As the Penguins were about to play the San Jose Sharks in the Stanley Cup final series, Pittsburgh Post-Gazette columnist Ron Cook floated the possibility that Penguins’ goalie Marc Andre-Fleury might be traded during the off-season for some team’s first-round draft pick.

I’d rather keep Andre-Fleury, himself the first overall pick in a previous NHL draft. He’s been the Penguins’ most reliable player the past three season.  Matthew Murray has been sensational in replacing Andre-Fleury after he had concussion-like syndrome, but the Penguins to have two top-flight goalies next season when they could again contend for the Stanley Cup championship.

Mike Sullivan brought several key players with him from Wilkes-Barre that have given the team great balance between experienced players and younger prospects. It’s not fair to Marc-Fleury to toss him into trade talk so casually.

The Penguins gave up their No. 1 choice in this year’s draft in a trade to get Phil Kessel from Toronto Maple Leafs. I’d rather have an experienced goal-scorer such as Kessell than a No. 1 draft choice, unless that No. 1 draft choice was Marc Andre-Fleury or Mario Lemieux or Sidney Crosby.

  •    *     *     *  3-star line

Speaking of not believing what you read, Google the profile of Anthony Hamlet and you will find discrepancies of hyperbole in his resume. When he was first announced as the new superintendent for Pittsburgh Public Schools, the headlines referred to him as a former or ex-NFL player.

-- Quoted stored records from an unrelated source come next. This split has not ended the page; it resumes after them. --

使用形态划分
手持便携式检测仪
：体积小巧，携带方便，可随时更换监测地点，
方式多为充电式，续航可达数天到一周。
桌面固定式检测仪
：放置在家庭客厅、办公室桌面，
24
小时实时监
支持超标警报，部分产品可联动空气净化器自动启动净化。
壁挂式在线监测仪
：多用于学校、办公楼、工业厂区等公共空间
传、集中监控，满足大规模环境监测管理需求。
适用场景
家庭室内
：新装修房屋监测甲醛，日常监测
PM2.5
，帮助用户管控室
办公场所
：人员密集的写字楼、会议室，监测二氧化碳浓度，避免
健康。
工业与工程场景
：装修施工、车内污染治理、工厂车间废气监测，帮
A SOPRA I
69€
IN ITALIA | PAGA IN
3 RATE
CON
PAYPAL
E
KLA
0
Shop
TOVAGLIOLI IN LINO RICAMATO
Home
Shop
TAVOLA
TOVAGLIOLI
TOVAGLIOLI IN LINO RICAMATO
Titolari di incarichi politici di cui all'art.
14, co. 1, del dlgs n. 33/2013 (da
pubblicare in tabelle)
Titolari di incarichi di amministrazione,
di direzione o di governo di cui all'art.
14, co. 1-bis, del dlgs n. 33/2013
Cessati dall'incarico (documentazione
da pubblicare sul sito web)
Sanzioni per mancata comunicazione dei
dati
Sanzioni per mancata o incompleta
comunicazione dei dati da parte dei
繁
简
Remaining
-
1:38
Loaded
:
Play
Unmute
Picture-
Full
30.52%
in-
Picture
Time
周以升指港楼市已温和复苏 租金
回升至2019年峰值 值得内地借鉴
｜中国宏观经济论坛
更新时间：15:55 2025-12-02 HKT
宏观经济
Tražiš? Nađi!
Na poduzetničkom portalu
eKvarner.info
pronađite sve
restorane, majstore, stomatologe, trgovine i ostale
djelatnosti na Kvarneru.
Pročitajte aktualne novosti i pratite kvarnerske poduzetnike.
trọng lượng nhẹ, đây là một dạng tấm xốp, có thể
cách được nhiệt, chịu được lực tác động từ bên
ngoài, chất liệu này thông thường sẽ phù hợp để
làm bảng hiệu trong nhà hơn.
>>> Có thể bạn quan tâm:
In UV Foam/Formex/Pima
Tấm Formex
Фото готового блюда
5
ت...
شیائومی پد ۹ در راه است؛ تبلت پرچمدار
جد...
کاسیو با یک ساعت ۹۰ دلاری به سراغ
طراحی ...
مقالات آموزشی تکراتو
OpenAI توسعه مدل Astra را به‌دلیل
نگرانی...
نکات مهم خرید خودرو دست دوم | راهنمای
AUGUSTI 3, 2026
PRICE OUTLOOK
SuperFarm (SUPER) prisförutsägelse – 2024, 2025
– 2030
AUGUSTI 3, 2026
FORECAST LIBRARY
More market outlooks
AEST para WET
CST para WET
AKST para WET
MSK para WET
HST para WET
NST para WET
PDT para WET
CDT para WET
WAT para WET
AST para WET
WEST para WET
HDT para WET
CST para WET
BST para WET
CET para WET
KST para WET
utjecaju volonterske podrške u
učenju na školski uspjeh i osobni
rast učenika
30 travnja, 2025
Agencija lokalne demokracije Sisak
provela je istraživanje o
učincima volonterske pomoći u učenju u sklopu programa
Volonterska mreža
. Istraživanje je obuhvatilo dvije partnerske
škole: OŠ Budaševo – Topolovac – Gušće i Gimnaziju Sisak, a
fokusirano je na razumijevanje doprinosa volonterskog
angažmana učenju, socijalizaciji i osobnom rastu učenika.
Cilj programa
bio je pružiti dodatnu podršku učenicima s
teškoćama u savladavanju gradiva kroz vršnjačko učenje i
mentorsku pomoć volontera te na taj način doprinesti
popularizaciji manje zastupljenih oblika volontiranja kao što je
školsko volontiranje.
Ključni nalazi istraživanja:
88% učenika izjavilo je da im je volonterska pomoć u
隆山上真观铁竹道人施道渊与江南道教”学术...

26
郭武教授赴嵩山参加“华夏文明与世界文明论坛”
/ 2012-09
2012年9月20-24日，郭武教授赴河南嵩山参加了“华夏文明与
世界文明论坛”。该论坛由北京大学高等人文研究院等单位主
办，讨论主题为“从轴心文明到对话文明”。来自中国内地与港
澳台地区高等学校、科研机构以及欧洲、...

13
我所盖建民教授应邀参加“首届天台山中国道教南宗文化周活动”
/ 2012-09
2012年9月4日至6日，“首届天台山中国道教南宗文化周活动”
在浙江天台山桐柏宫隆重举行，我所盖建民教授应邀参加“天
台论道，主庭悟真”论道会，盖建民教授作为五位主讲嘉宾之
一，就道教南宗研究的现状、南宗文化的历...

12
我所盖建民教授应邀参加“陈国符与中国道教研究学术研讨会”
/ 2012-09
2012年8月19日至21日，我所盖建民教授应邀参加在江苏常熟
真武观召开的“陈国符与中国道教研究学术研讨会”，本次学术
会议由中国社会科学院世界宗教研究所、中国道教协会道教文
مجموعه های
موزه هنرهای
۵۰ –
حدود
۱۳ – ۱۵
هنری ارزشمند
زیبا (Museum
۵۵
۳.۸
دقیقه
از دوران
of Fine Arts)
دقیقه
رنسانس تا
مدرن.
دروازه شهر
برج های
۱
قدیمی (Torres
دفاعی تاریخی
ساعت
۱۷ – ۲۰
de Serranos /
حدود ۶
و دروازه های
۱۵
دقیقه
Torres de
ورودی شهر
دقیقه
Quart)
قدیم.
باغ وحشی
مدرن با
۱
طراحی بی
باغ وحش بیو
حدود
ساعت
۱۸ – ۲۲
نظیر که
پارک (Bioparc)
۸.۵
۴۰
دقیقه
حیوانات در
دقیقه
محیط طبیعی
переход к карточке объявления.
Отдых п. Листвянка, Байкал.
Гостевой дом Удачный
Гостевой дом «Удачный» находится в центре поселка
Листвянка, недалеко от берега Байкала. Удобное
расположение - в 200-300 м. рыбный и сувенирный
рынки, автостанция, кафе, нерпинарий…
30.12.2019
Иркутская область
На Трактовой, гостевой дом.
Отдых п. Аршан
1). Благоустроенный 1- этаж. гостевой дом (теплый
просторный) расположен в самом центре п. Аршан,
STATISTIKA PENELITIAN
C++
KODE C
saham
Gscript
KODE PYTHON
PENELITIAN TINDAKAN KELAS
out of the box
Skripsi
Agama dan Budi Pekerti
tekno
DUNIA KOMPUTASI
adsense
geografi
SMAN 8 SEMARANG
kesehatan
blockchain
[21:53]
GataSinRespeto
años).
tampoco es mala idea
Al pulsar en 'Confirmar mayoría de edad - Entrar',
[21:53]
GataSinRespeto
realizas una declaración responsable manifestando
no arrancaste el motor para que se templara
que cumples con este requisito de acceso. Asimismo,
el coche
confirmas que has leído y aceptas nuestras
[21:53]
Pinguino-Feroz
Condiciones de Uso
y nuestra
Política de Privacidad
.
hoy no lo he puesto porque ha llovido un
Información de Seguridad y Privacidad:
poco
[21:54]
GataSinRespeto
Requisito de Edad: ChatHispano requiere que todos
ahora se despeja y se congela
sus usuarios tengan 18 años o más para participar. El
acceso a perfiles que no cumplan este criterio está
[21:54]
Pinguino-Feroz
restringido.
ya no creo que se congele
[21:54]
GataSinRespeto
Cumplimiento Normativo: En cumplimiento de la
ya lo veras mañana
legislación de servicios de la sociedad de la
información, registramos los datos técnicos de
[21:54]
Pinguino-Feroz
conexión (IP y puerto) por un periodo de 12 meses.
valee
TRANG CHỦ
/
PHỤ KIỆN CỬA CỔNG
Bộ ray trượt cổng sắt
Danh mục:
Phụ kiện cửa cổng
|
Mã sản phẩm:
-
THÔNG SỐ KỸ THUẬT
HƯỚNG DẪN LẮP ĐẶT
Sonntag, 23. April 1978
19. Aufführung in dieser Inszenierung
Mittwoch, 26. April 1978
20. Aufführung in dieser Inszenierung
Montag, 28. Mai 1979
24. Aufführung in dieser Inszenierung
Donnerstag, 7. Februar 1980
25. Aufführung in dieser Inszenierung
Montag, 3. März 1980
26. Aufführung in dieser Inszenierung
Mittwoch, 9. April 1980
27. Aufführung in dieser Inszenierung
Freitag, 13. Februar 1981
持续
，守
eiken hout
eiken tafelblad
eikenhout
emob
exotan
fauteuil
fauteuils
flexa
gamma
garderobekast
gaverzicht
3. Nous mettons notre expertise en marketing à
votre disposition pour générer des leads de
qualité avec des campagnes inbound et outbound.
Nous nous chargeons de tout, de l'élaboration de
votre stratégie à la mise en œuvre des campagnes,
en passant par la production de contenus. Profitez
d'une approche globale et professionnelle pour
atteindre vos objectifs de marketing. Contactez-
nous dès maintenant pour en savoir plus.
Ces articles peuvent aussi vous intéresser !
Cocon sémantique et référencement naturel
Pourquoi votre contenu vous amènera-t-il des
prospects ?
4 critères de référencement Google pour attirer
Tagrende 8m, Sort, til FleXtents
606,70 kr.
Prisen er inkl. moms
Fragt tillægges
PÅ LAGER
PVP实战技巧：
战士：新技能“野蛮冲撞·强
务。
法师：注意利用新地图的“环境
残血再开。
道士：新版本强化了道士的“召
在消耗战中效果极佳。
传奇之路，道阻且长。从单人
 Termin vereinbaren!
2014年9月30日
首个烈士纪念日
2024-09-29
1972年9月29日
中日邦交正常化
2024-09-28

It reported that he had played for the Seattle Seahawks and the Indianapolis Colts in the National Football League and the Winnipeg Blue Bombers. I Googled his name because I am suspicious of such claims, especially in paid obituaries.

Sure enough, it turns out that Hamlet had gone to training camp with those three pro teams but ended up on injured reserve in all three cases and was released before the start of the regular season.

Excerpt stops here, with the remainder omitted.